**What the exercise asks:** Nothing but a number is wanted: the count of lines in the records below that include "arbitragem".

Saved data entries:
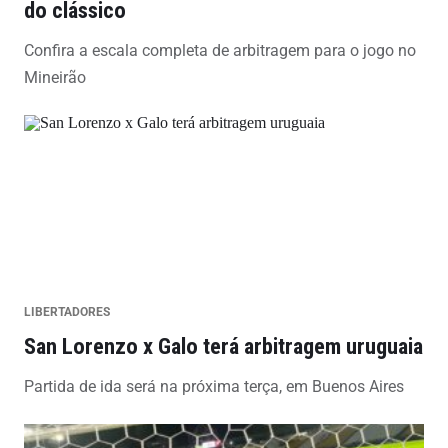
do clássico
Confira a escala completa de arbitragem para o jogo no
Mineirão
LIBERTADORES
San Lorenzo x Galo terá arbitragem uruguaia
Partida de ida será na próxima terça, em Buenos Aires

**Answer to the problem:** 2